In my time doing this crazy audiophile thing, I traveled that path. As time went on, I opened my acceptance of these periphery products a little at a time. It began to make sense to me that speaker cables make a difference — it’s the high-current connection between the two most important elements of a system. Later, I learned more about the way cables work, including the effect of materials used. I learned about “skin effect” and eventually about RF performance in a system.

A visual representation of the "skin effect" on a solid-core conductor versus frequency.
Photo courtesy Wikipedia Commons

But it still took me years to accept the idea that a 6-foot “audiophile” power cable, at the end of miles and miles of distinctly non-audiophile wiring, would somehow make a difference in the sound of a system. When my engineer friend and HiFi mentor suggested that he believes the power cable to be the most essential — and his favorite — adjustment or “tweak” to a system, I was conflicted. This was the source of information I most trusted, yet this paradigm was still hard to wrap my head around.

That is, until I heard it. You see, our auditory systems are so complex and effective at discerning changes (and our audio passion leads us to work them out like a power lifter on steroids), that hearing is the ultimate in believing in the HiFi audio game. The further you go with this, the more in-tune you get with your system, so that a positive change witnessed can turn yours and my perspectives like the flick of a switch.

But… why do power cables make such a difference? After a ton of learning, including explorations of my own in various DIY power cable designs, I grew to understand the “why” of the power cable. After my own experiments, I also came to grips with a bit of the “what” and the “how.” Different cable geometries, different grounding schemes and various conductor materials all play a role in the sound of a power cable, as well as exactly where the cable is used.

Also along this journey, I discovered that using one type of power cable design throughout an entire system produces a type of clarity and depth of sound that simply wasn’t there when various approaches and methods were employed. Keep an eye out for a future blog on that subject.

I’m hoping this article will shed some light on what is a rather upper-level audiophile topic of discussion and illuminate for those new to the hobby what really shouldn’t be relegated to the periphery. Feeding our HiFi equipment power via the right kind of conduit should be closer within grasp for the new and intermediate audiophile alike.

Power Cables & Current Delivery

Even a new audiophile can understand the idea of bandwidth. A four-lane highway can handle four times the traffic of a single lane, and a drinking straw pales in comparison to the flow of a 2” water pipe. Other things in our lives inform us that the size of a wire relates directly to the amount of electrical current it can handle, and this is true: the bigger the cable, (i.e. the lower the gauge), the better.

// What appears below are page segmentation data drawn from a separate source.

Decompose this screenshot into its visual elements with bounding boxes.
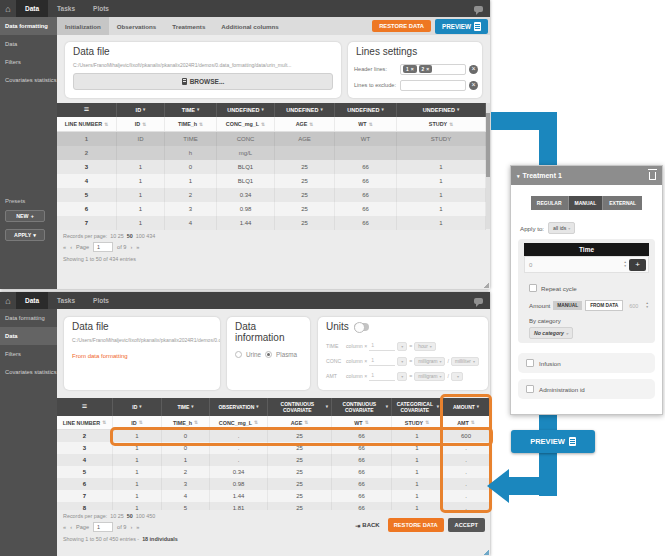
table-menu-cell[interactable]: ≡ — [57, 103, 117, 117]
sidebar-item-covariates-statistics[interactable]: Covariates statistics — [0, 363, 57, 381]
unit-scale-select[interactable]: ▾ — [397, 357, 407, 366]
clear-header-lines-icon[interactable]: × — [469, 65, 478, 74]
accept-button[interactable]: ACCEPT — [448, 518, 485, 532]
sort-icon[interactable]: ⇅ — [139, 420, 143, 425]
sidebar-item-data-formatting[interactable]: Data formatting — [0, 309, 57, 327]
treatment-header[interactable]: ▾ Treatment 1 — [511, 166, 662, 185]
records-options[interactable]: 10 25 — [110, 513, 124, 519]
table-menu-cell[interactable]: ≡ — [57, 398, 113, 416]
remove-icon[interactable]: × — [411, 66, 414, 72]
sort-icon[interactable]: ⇅ — [471, 420, 475, 425]
table-row[interactable]: 411BLQ125661 — [57, 174, 486, 188]
table-row[interactable]: 310.25661. — [57, 442, 490, 454]
time-stepper[interactable]: ▴▾ — [621, 261, 629, 267]
preview-overlay-button[interactable]: PREVIEW — [511, 430, 595, 453]
clear-exclude-lines-icon[interactable]: × — [469, 81, 478, 90]
back-button[interactable]: ⇥BACK — [351, 519, 383, 532]
page-input[interactable]: 1 — [93, 522, 113, 532]
column-type-observation[interactable]: OBSERVATION▾ — [210, 398, 268, 416]
tab-plots[interactable]: Plots — [84, 0, 118, 17]
administration-id-checkbox[interactable] — [526, 385, 534, 393]
column-type-time[interactable]: TIME▾ — [165, 103, 217, 117]
table-row[interactable]: 6130.9825661. — [57, 478, 490, 490]
restore-data-button[interactable]: RESTORE DATA — [372, 20, 431, 32]
restore-data-button[interactable]: RESTORE DATA — [388, 518, 444, 532]
column-type-undefined[interactable]: UNDEFINED▾ — [275, 103, 335, 117]
unit-select[interactable]: milligram▾ — [414, 357, 445, 366]
lines-exclude-input[interactable] — [400, 80, 466, 91]
sort-icon[interactable]: ⇅ — [104, 122, 108, 127]
add-dose-button[interactable]: + — [629, 259, 646, 271]
resize-grip[interactable] — [483, 549, 489, 555]
table-row[interactable]: 5120.3425661. — [57, 466, 490, 478]
feedback-bubble-icon[interactable] — [474, 298, 483, 304]
unit-scale-select[interactable]: ▾ — [397, 372, 407, 381]
scrollbar-thumb[interactable] — [486, 113, 490, 177]
records-options[interactable]: 100 434 — [136, 233, 156, 239]
tab-data[interactable]: Data — [16, 292, 48, 309]
table-row[interactable]: 411.25661. — [57, 454, 490, 466]
unit-select[interactable]: ▾ — [451, 372, 463, 381]
header-line-chip[interactable]: 2× — [419, 65, 433, 73]
next-page-icon[interactable]: › — [130, 524, 132, 530]
column-type-time[interactable]: TIME▾ — [162, 398, 210, 416]
column-type-id[interactable]: ID▾ — [113, 398, 162, 416]
sort-icon[interactable]: ⇅ — [102, 420, 106, 425]
tab-plots[interactable]: Plots — [84, 292, 118, 309]
infusion-checkbox[interactable] — [526, 359, 534, 367]
subtab-treatments[interactable]: Treatments — [164, 17, 213, 35]
sidebar-item-filters[interactable]: Filters — [0, 53, 57, 71]
browse-button[interactable]: BROWSE... — [73, 73, 333, 90]
sort-icon[interactable]: ⇅ — [142, 122, 146, 127]
amount-value-input[interactable]: 600 — [629, 303, 638, 309]
unit-select[interactable]: hour▾ — [414, 342, 436, 351]
sort-icon[interactable]: ⇅ — [199, 122, 203, 127]
column-header-age[interactable]: AGE⇅ — [268, 416, 332, 429]
header-lines-input[interactable]: 1× 2× — [400, 64, 466, 75]
column-type-undefined[interactable]: UNDEFINED▾ — [397, 103, 486, 117]
records-options[interactable]: 100 450 — [136, 513, 156, 519]
column-header-age[interactable]: AGE⇅ — [275, 117, 335, 131]
unit-value-input[interactable]: 1 — [369, 342, 395, 351]
subtab-observations[interactable]: Observations — [109, 17, 165, 35]
trash-icon[interactable] — [649, 172, 656, 180]
repeat-cycle-checkbox[interactable] — [529, 284, 537, 292]
sort-icon[interactable]: ⇅ — [369, 122, 373, 127]
column-header-id[interactable]: ID⇅ — [117, 117, 165, 131]
preview-button[interactable]: PREVIEW — [435, 19, 488, 34]
sort-icon[interactable]: ⇅ — [449, 122, 453, 127]
records-selected[interactable]: 50 — [127, 233, 133, 239]
last-page-icon[interactable]: » — [136, 244, 139, 250]
prev-page-icon[interactable]: ‹ — [70, 524, 72, 530]
unit-scale-select[interactable]: ▾ — [397, 342, 407, 351]
resize-grip[interactable] — [483, 282, 489, 288]
feedback-bubble-icon[interactable] — [474, 6, 483, 12]
records-options[interactable]: 10 25 — [110, 233, 124, 239]
page-input[interactable]: 1 — [93, 242, 113, 252]
sort-icon[interactable]: ⇅ — [309, 122, 313, 127]
unit-value-input[interactable]: 1 — [369, 357, 395, 366]
prev-page-icon[interactable]: ‹ — [70, 244, 72, 250]
subtab-additional-columns[interactable]: Additional columns — [213, 17, 286, 35]
mode-regular-button[interactable]: REGULAR — [531, 196, 568, 210]
sidebar-item-covariates-statistics[interactable]: Covariates statistics — [0, 71, 57, 89]
sidebar-item-data[interactable]: Data — [0, 327, 57, 345]
header-line-chip[interactable]: 1× — [403, 65, 417, 73]
new-preset-button[interactable]: NEW+ — [5, 210, 45, 222]
table-row[interactable]: 2hmg/L — [57, 146, 486, 160]
column-header-wt[interactable]: WT⇅ — [332, 416, 392, 429]
category-select[interactable]: No category▾ — [529, 327, 573, 339]
subtab-initialization[interactable]: Initialization — [57, 17, 109, 35]
mode-external-button[interactable]: EXTERNAL — [602, 196, 642, 210]
table-row[interactable]: 7141.4425661. — [57, 490, 490, 502]
next-page-icon[interactable]: › — [130, 244, 132, 250]
table-row[interactable]: 1IDTIMECONCAGEWTSTUDY — [57, 132, 486, 146]
column-type-continuous-covariate[interactable]: CONTINUOUS COVARIATE▾ — [332, 398, 392, 416]
first-page-icon[interactable]: « — [63, 524, 66, 530]
home-icon[interactable]: ⌂ — [0, 0, 16, 17]
column-header-time[interactable]: TIME_h⇅ — [162, 416, 210, 429]
column-header-study[interactable]: STUDY⇅ — [397, 117, 486, 131]
column-header-id[interactable]: ID⇅ — [113, 416, 162, 429]
mode-manual-button[interactable]: MANUAL — [568, 196, 603, 210]
apply-preset-button[interactable]: APPLY▾ — [5, 229, 45, 241]
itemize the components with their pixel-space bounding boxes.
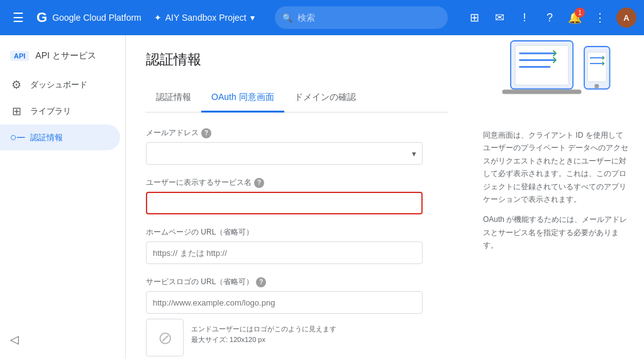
info-panel: 同意画面は、クライアント ID を使用してユーザーのプライベート データへのアク… (468, 35, 644, 359)
email-label: メールアドレス ? (146, 128, 423, 138)
project-dropdown-icon: ▾ (250, 13, 255, 23)
sidebar: API API とサービス ⚙ ダッシュボード ⊞ ライブラリ ○─ 認証情報 (0, 35, 126, 359)
svg-point-10 (594, 84, 599, 88)
project-name: AIY Sandbox Project (165, 13, 247, 23)
project-icon: ✦ (154, 13, 162, 23)
alert-button[interactable]: ! (513, 6, 536, 29)
search-icon: 🔍 (282, 13, 292, 23)
logo-help-icon[interactable]: ? (256, 277, 266, 287)
dashboard-icon: ⚙ (10, 78, 23, 92)
email-help-icon[interactable]: ? (201, 128, 211, 138)
svg-rect-7 (587, 52, 606, 82)
apps-button[interactable]: ⊞ (463, 6, 486, 29)
avatar[interactable]: A (616, 8, 636, 28)
service-name-input[interactable]: AIY Sandbox (146, 192, 423, 214)
main-wrapper: 認証情報 認証情報 OAuth 同意画面 ドメインの確認 メールアドレス ? h… (126, 35, 644, 359)
project-selector[interactable]: ✦ AIY Sandbox Project ▾ (149, 10, 260, 25)
help-button[interactable]: ? (538, 6, 561, 29)
tab-credentials[interactable]: 認証情報 (146, 84, 201, 113)
google-logo: G (36, 9, 47, 26)
logo-placeholder-icon: ⊘ (158, 328, 172, 348)
sidebar-title: API とサービス (35, 50, 96, 62)
sidebar-header: API API とサービス (0, 45, 125, 72)
email-group: メールアドレス ? hiroaki.akanuma@gmail.com (146, 128, 423, 165)
sidebar-item-dashboard[interactable]: ⚙ ダッシュボード (0, 72, 120, 98)
hamburger-button[interactable]: ☰ (8, 5, 29, 30)
logo-group: サービスロゴの URL（省略可） ? ⊘ エンドユーザーにはロゴがこのように見え… (146, 277, 423, 356)
sidebar-item-label-library: ライブラリ (30, 106, 71, 117)
page-title: 認証情報 (146, 50, 448, 69)
library-icon: ⊞ (10, 104, 23, 118)
oauth-form: メールアドレス ? hiroaki.akanuma@gmail.com ユーザー… (146, 128, 423, 359)
top-nav: ☰ G Google Cloud Platform ✦ AIY Sandbox … (0, 0, 644, 35)
api-badge: API (10, 51, 29, 61)
product-name: Google Cloud Platform (52, 13, 142, 23)
main-content: 認証情報 認証情報 OAuth 同意画面 ドメインの確認 メールアドレス ? h… (126, 35, 468, 359)
homepage-group: ホームページの URL（省略可） (146, 227, 423, 264)
app-body: API API とサービス ⚙ ダッシュボード ⊞ ライブラリ ○─ 認証情報 … (0, 35, 644, 359)
sidebar-item-label-credentials: 認証情報 (30, 132, 63, 143)
sidebar-collapse-button[interactable]: ◁ (5, 330, 24, 349)
sidebar-item-label-dashboard: ダッシュボード (30, 79, 87, 91)
email-button[interactable]: ✉ (488, 6, 511, 29)
search-bar[interactable]: 🔍 (275, 6, 448, 29)
svg-rect-1 (515, 45, 569, 85)
logo-input[interactable] (146, 291, 423, 314)
info-text-2: OAuth が機能するためには、メールアドレスとサービス名を指定する必要がありま… (483, 213, 629, 251)
credentials-icon: ○─ (10, 131, 23, 144)
more-options-button[interactable]: ⋮ (589, 6, 611, 29)
search-input[interactable] (297, 13, 440, 23)
homepage-label: ホームページの URL（省略可） (146, 227, 423, 238)
logo-label: サービスロゴの URL（省略可） ? (146, 277, 423, 287)
logo-hint: エンドユーザーにはロゴがこのように見えます 最大サイズ: 120x120 px (191, 319, 336, 345)
email-input[interactable]: hiroaki.akanuma@gmail.com (146, 142, 423, 165)
sidebar-item-library[interactable]: ⊞ ライブラリ (0, 98, 120, 124)
notification-badge: 1 (575, 8, 585, 18)
tabs: 認証情報 OAuth 同意画面 ドメインの確認 (146, 84, 448, 113)
logo-preview-area: ⊘ エンドユーザーにはロゴがこのように見えます 最大サイズ: 120x120 p… (146, 319, 423, 356)
service-name-label: ユーザーに表示するサービス名 ? (146, 177, 423, 188)
logo-placeholder: ⊘ (146, 319, 184, 356)
service-name-group: ユーザーに表示するサービス名 ? AIY Sandbox (146, 177, 423, 214)
homepage-input[interactable] (146, 241, 423, 264)
email-select-wrapper: hiroaki.akanuma@gmail.com (146, 142, 423, 165)
svg-rect-5 (502, 89, 582, 94)
tab-domain[interactable]: ドメインの確認 (284, 84, 366, 113)
illustration (499, 35, 613, 116)
service-name-help-icon[interactable]: ? (254, 178, 264, 188)
info-text: 同意画面は、クライアント ID を使用してユーザーのプライベート データへのアク… (483, 129, 629, 252)
notification-button[interactable]: 🔔 1 (564, 6, 586, 29)
tab-oauth[interactable]: OAuth 同意画面 (201, 84, 284, 113)
info-text-1: 同意画面は、クライアント ID を使用してユーザーのプライベート データへのアク… (483, 129, 629, 206)
logo-area: G Google Cloud Platform (36, 9, 142, 26)
nav-icons: ⊞ ✉ ! ? 🔔 1 ⋮ A (463, 6, 636, 29)
sidebar-item-credentials[interactable]: ○─ 認証情報 (0, 124, 120, 150)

But is that where the benefits of a better power cable end? Is a cable’s thickness the main determiner of quality, when placed in various locations around the system? I think you know the answer, which is absolutely not. I’ll explain with a quick example.

Say that a system consists of a source, a DAC, a preamplifier and an amplifier. Let’s toss an outlet distribution bar or a multi-outlet power conditioner in the mix. How many of these components will benefit from the extra current capability of using the biggest gauge power cable possible? On the surface, the answer should be only two out of the five. The reason for this is that with the exception of the amplifier, all of the components listed are “constant current” devices, with highly regulated power supplies. They draw the same amount of juice, no matter what.

In contrast, an amplifier has such an incredibly difficult job in the context of a system that its power supplies are mostly unregulated. Without going too deep into why that is, I’ll just say that an amp pulls instantaneous blasts of current from its supply (like an amplifier should) and wants no restrictions in place if it is to respond quickly, all throughout the audio spectrum.

The power strip (or conditioner or regenerator), as it powers the whole system, is influenced by the amp’s needs, which is why the answer above isn’t simply one device. So the next question is, do these constant current devices sound better with a bigger gauge cable feeding them? My experience says that all of these devices respond to a better-designed power cable, which often means a bigger gauge. But, it’s usually the other elements to the cable that play big in their circuits, rather than pure gauge and current delivery.

A well-designed power cable like those in Nordost’s Norse 2 series not only ups the gauge for most devices, but its design actually improves the transmission of energy, allowing for the best of both worlds. I'll use Nordost as an example, because they're very vocal about the reasoning and science behind their designs, and I've recently had a lot of listening experience involving Norse 2 cables, specifically the Heimdall 2.

This Nordost power cable uses solid conductors, and we know that solid conductors can handle instantaneous current draws much more effectively than stranded. But here’s the kicker - in any electrical signal, most of the energy travels outside of the conductors in the B, H, and E fields.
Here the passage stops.